## Exercise description
In this exercise, print only the lines of the records below from the one with "01341 241 700 (151, 550)" through the one with "Facebook (110, 2210)", inclusive. Pictures are not part of the copy.

>>>

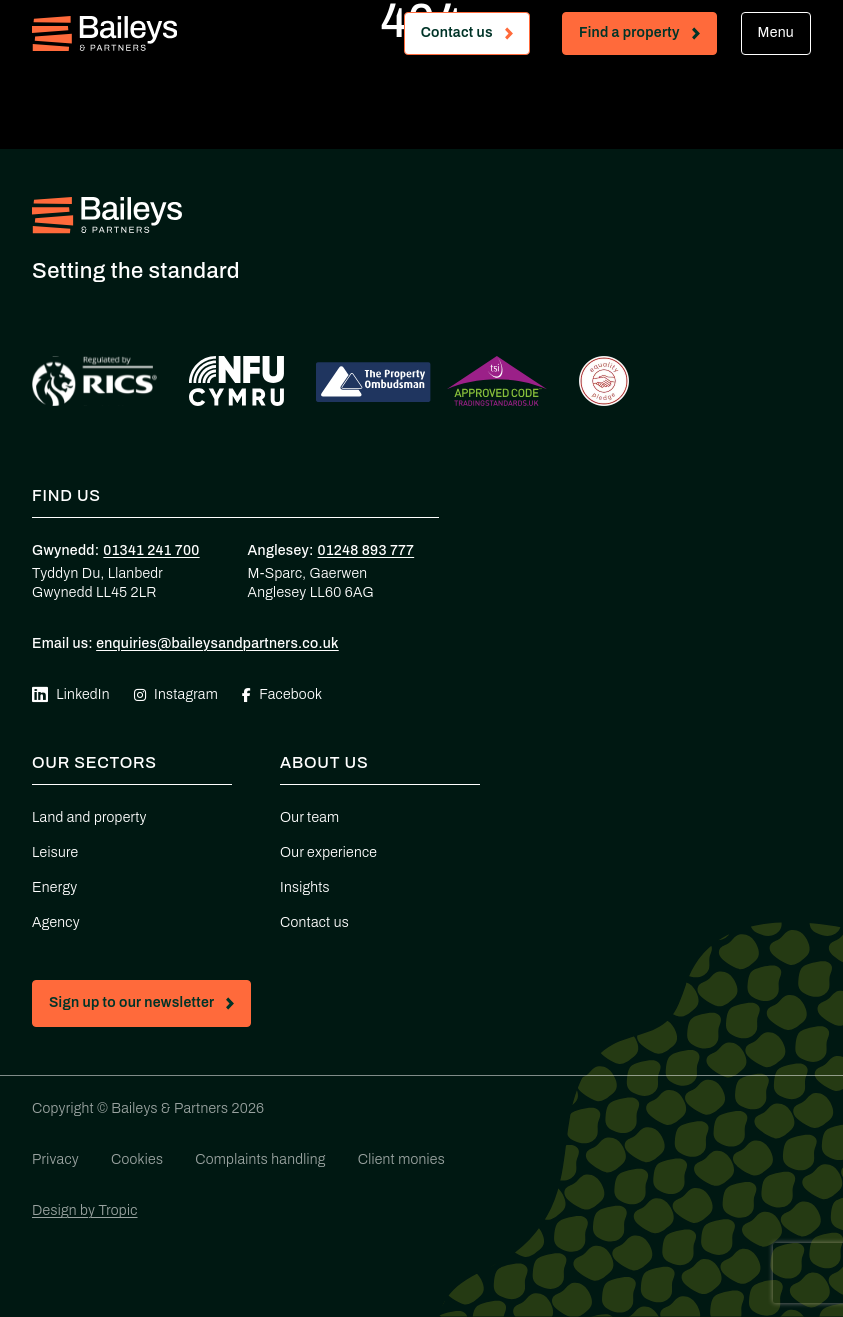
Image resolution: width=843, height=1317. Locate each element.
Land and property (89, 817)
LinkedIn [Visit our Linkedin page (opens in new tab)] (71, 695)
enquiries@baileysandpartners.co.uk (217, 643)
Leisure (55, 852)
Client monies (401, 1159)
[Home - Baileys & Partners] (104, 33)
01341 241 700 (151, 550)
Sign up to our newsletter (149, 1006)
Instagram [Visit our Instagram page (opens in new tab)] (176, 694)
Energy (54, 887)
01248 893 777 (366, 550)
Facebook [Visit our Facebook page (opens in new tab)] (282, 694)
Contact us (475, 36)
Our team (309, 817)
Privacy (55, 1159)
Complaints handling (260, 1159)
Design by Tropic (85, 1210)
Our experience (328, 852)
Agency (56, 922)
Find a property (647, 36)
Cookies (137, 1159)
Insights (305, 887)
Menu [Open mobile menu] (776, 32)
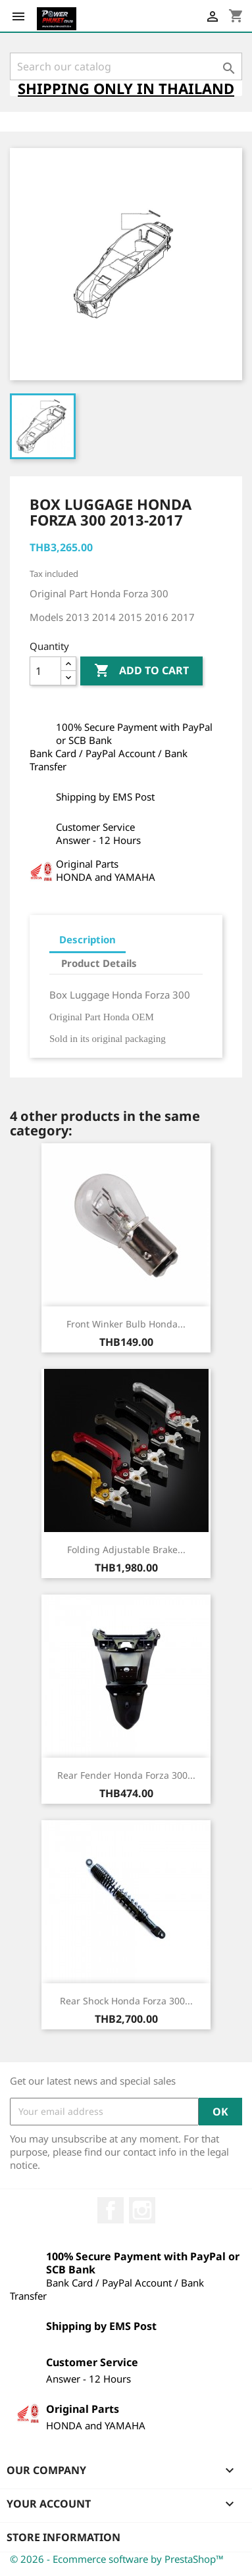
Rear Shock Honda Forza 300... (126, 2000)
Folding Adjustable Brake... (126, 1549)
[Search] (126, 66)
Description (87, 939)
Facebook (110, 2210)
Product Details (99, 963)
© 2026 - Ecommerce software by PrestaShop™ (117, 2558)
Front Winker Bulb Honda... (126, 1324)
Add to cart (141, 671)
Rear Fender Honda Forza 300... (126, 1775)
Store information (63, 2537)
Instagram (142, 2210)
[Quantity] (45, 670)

<<<
>>>

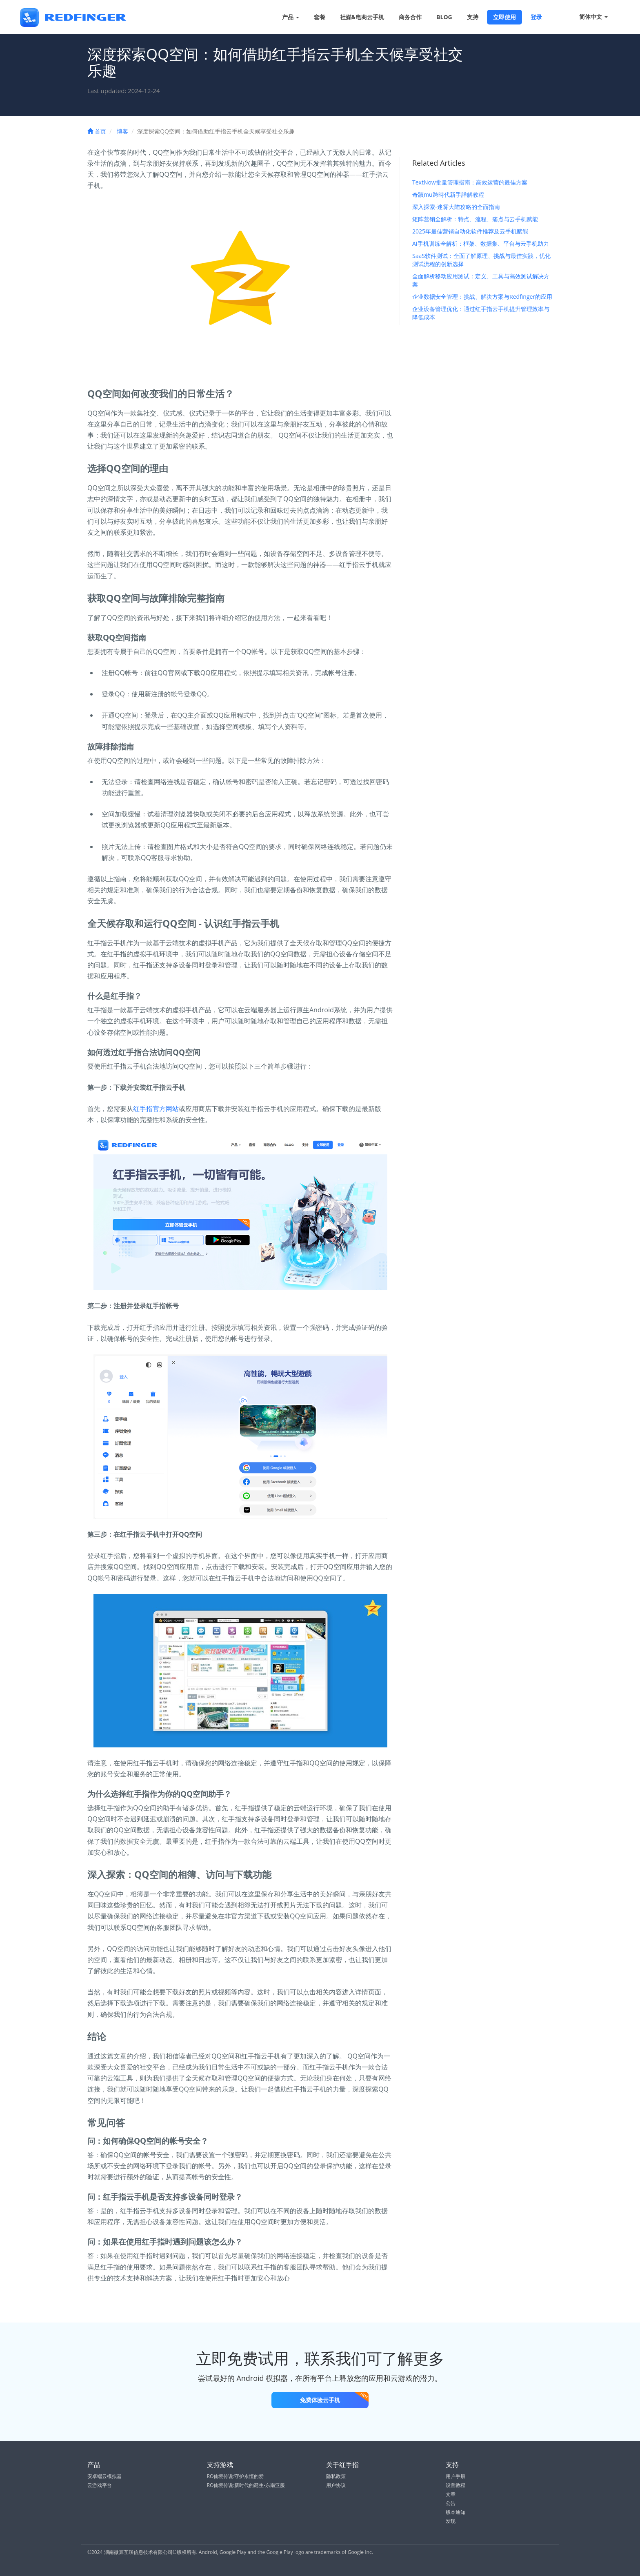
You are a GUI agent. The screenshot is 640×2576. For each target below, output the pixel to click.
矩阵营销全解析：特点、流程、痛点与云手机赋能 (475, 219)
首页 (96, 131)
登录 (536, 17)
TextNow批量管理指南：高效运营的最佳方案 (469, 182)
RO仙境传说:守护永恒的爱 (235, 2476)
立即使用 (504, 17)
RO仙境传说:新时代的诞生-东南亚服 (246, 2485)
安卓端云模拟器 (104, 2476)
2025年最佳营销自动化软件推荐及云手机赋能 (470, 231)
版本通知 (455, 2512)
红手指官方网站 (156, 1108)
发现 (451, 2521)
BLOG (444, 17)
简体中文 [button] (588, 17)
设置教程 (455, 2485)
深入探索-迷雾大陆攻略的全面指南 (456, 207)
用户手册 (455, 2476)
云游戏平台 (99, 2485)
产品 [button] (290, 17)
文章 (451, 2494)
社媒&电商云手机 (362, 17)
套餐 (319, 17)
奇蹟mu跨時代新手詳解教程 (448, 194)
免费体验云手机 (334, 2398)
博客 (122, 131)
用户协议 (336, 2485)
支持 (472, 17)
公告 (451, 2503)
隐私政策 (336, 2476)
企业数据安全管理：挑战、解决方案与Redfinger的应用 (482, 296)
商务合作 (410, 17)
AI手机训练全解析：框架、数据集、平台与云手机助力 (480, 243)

<<<

## Output below
01341 241 700 (151, 550)
Sign up to our newsletter (149, 1006)
Instagram [Visit our Instagram page (opens in new tab)] (176, 694)
Energy (54, 887)
01248 893 777 (366, 550)
Facebook [Visit our Facebook page (opens in new tab)] (282, 694)
Contact us (475, 36)
Our team (309, 817)
Privacy (55, 1159)
Complaints handling (260, 1159)
Design by Tropic (85, 1210)
Our experience (328, 852)
Agency (56, 922)
Find a property (647, 36)
Cookies (137, 1159)
Insights (305, 887)
Menu [Open mobile menu] (776, 32)
Rear Shock Honda Forza 300... (126, 2000)
Folding Adjustable Brake... (126, 1549)
[Search] (126, 66)
Description (87, 939)
Facebook (110, 2210)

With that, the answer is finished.